_THE TASK:_ Go through the data below and retype all of it exactly.

_GIVEN DATA:_
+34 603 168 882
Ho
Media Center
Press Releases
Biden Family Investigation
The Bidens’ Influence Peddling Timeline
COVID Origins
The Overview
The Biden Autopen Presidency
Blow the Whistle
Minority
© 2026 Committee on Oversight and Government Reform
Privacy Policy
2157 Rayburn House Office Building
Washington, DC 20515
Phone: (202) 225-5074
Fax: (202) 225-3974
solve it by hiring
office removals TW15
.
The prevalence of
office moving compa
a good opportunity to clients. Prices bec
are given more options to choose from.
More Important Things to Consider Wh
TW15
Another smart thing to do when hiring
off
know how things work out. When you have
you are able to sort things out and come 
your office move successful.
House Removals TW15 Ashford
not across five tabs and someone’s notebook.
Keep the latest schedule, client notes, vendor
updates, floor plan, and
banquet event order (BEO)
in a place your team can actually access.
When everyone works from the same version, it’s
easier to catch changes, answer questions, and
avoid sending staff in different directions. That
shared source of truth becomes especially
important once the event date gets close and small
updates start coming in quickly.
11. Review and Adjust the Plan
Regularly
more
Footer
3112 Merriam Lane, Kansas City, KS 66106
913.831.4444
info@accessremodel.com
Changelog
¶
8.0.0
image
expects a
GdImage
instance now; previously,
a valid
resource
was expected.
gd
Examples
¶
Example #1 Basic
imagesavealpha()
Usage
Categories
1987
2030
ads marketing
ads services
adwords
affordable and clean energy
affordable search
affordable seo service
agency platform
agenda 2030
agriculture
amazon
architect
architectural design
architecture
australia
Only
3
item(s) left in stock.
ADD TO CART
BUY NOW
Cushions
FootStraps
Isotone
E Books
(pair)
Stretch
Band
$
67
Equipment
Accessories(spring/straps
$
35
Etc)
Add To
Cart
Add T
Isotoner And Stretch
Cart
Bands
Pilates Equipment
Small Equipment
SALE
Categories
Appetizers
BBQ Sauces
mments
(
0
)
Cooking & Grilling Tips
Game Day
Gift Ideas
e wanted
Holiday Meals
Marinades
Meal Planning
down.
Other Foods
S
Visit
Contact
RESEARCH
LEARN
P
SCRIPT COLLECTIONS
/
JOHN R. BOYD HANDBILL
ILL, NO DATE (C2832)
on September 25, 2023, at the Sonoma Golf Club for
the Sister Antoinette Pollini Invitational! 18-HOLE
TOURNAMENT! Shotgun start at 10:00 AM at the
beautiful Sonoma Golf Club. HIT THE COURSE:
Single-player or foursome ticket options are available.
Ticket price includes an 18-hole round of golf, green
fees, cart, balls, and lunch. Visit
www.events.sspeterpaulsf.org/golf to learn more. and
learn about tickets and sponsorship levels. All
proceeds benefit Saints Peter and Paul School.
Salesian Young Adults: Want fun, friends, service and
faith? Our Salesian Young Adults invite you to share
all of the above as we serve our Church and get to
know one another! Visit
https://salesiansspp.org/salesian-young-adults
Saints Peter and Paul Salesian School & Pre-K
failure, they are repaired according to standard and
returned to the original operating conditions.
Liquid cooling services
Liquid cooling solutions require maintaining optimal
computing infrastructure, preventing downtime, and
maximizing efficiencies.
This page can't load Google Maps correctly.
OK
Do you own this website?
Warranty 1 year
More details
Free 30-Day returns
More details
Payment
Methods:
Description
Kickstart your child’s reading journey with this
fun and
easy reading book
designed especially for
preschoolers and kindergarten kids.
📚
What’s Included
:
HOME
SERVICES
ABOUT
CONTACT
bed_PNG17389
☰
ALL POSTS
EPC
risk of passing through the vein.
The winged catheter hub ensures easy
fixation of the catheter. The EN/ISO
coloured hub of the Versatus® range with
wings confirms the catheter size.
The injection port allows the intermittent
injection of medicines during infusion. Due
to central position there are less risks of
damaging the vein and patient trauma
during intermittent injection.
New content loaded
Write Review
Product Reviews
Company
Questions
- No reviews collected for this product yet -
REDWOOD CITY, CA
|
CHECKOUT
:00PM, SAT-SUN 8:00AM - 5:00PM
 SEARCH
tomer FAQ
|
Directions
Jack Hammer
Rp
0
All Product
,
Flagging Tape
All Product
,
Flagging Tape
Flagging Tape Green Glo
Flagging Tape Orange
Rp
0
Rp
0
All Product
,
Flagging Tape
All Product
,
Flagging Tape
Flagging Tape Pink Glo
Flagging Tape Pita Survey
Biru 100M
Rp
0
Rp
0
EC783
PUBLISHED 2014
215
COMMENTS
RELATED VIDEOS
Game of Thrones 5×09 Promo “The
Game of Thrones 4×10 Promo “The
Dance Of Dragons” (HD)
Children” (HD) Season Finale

_SOLUTION FOR THIS EXERCISE:_
+34 603 168 882
Ho
Media Center
Press Releases
Biden Family Investigation
The Bidens’ Influence Peddling Timeline
COVID Origins
The Overview
The Biden Autopen Presidency
Blow the Whistle
Minority
© 2026 Committee on Oversight and Government Reform
Privacy Policy
2157 Rayburn House Office Building
Washington, DC 20515
Phone: (202) 225-5074
Fax: (202) 225-3974
solve it by hiring
office removals TW15
.
The prevalence of
office moving compa
a good opportunity to clients. Prices bec
are given more options to choose from.
More Important Things to Consider Wh
TW15
Another smart thing to do when hiring
off
know how things work out. When you have
you are able to sort things out and come 
your office move successful.
House Removals TW15 Ashford
not across five tabs and someone’s notebook.
Keep the latest schedule, client notes, vendor
updates, floor plan, and
banquet event order (BEO)
in a place your team can actually access.
When everyone works from the same version, it’s
easier to catch changes, answer questions, and
avoid sending staff in different directions. That
shared source of truth becomes especially
important once the event date gets close and small
updates start coming in quickly.
11. Review and Adjust the Plan
Regularly
more
Footer
3112 Merriam Lane, Kansas City, KS 66106
913.831.4444
info@accessremodel.com
Changelog
¶
8.0.0
image
expects a
GdImage
instance now; previously,
a valid
resource
was expected.
gd
Examples
¶
Example #1 Basic
imagesavealpha()
Usage
Categories
1987
2030
ads marketing
ads services
adwords
affordable and clean energy
affordable search
affordable seo service
agency platform
agenda 2030
agriculture
amazon
architect
architectural design
architecture
australia
Only
3
item(s) left in stock.
ADD TO CART
BUY NOW
Cushions
FootStraps
Isotone
E Books
(pair)
Stretch
Band
$
67
Equipment
Accessories(spring/straps
$
35
Etc)
Add To
Cart
Add T
Isotoner And Stretch
Cart
Bands
Pilates Equipment
Small Equipment
SALE
Categories
Appetizers
BBQ Sauces
mments
(
0
)
Cooking & Grilling Tips
Game Day
Gift Ideas
e wanted
Holiday Meals
Marinades
Meal Planning
down.
Other Foods
S
Visit
Contact
RESEARCH
LEARN
P
SCRIPT COLLECTIONS
/
JOHN R. BOYD HANDBILL
ILL, NO DATE (C2832)
on September 25, 2023, at the Sonoma Golf Club for
the Sister Antoinette Pollini Invitational! 18-HOLE
TOURNAMENT! Shotgun start at 10:00 AM at the
beautiful Sonoma Golf Club. HIT THE COURSE:
Single-player or foursome ticket options are available.
Ticket price includes an 18-hole round of golf, green
fees, cart, balls, and lunch. Visit
www.events.sspeterpaulsf.org/golf to learn more. and
learn about tickets and sponsorship levels. All
proceeds benefit Saints Peter and Paul School.
Salesian Young Adults: Want fun, friends, service and
faith? Our Salesian Young Adults invite you to share
all of the above as we serve our Church and get to
know one another! Visit
https://salesiansspp.org/salesian-young-adults
Saints Peter and Paul Salesian School & Pre-K
failure, they are repaired according to standard and
returned to the original operating conditions.
Liquid cooling services
Liquid cooling solutions require maintaining optimal
computing infrastructure, preventing downtime, and
maximizing efficiencies.
This page can't load Google Maps correctly.
OK
Do you own this website?
Warranty 1 year
More details
Free 30-Day returns
More details
Payment
Methods:
Description
Kickstart your child’s reading journey with this
fun and
easy reading book
designed especially for
preschoolers and kindergarten kids.
📚
What’s Included
:
HOME
SERVICES
ABOUT
CONTACT
bed_PNG17389
☰
ALL POSTS
EPC
risk of passing through the vein.
The winged catheter hub ensures easy
fixation of the catheter. The EN/ISO
coloured hub of the Versatus® range with
wings confirms the catheter size.
The injection port allows the intermittent
injection of medicines during infusion. Due
to central position there are less risks of
damaging the vein and patient trauma
during intermittent injection.
New content loaded
Write Review
Product Reviews
Company
Questions
- No reviews collected for this product yet -
REDWOOD CITY, CA
|
CHECKOUT
:00PM, SAT-SUN 8:00AM - 5:00PM
 SEARCH
tomer FAQ
|
Directions
Jack Hammer
Rp
0
All Product
,
Flagging Tape
All Product
,
Flagging Tape
Flagging Tape Green Glo
Flagging Tape Orange
Rp
0
Rp
0
All Product
,
Flagging Tape
All Product
,
Flagging Tape
Flagging Tape Pink Glo
Flagging Tape Pita Survey
Biru 100M
Rp
0
Rp
0
EC783
PUBLISHED 2014
215
COMMENTS
RELATED VIDEOS
Game of Thrones 5×09 Promo “The
Game of Thrones 4×10 Promo “The
Dance Of Dragons” (HD)
Children” (HD) Season Finale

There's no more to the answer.